Après la chasse aux sorcières, aux Juifs et sodomites, premières cibles des intégristes évoquées dans Le Monde libertaire numéro 1737, la rédaction a décidé de procéder sans hiérarchie aucune dans ce classement à l’évocation des autres types de populations stigmatisées tout au long de l’histoire occidentale, comme les Roms, les Noirs et les Arabes. En effet, selon le dernier rapport de la Commission nationale consultative des droits de l’homme (CNCDH), « les manifestations racistes n’ont pas baissé, c’est leur mode d’expression qui a changé : nous sommes passés des ratonades à un racisme culturel ». Les principales populations touchées par ce racisme banalisé sont les Roms, les Arabes musulmans et les Noirs d’Afrique.

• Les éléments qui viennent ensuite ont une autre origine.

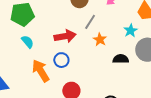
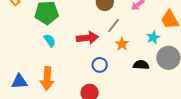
blue circle: (61, 60) -> (100, 65), moved
orange arrow: (41, 71) -> (47, 78), moved, turned -150

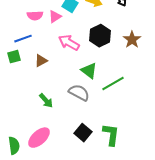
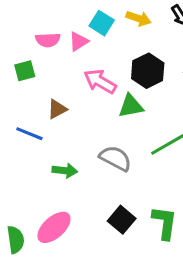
blue line: (23, 39) -> (29, 134), moved, turned 42
green square: (14, 57) -> (25, 71), moved
green triangle: (89, 71) -> (131, 106), moved, turned -48
green arrow: (46, 101) -> (65, 171), turned -42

Les Roms ont la pire image des trois catégories, puisque 85 % des personnes interrogées par la Commission nationale consultative des droits de l’homme (CNCDH) citent spontanément à leur évocation « l’exploitation des enfants par les Roms migrants et leurs revenus tirés essentiellement des vols et des trafics ». L’islam est, pour les Français interrogés, la religion la plus négativement connotée, selon le rapport. La grande surprise est que la communauté juive est devenue aujourd’hui la mieux tolérée en France. Bien que les clichés du rapport des Juifs à l’argent demeurent bien ancrés. Très préoccupant : 9 % des Français se disent ouvertement « plutôt racistes », ce qui n’eût pas été concevable dans les années 1980, et 26 % , « un peu racistes ». On aimerait savoir ce que ces derniers entendent exactement par « un peu » !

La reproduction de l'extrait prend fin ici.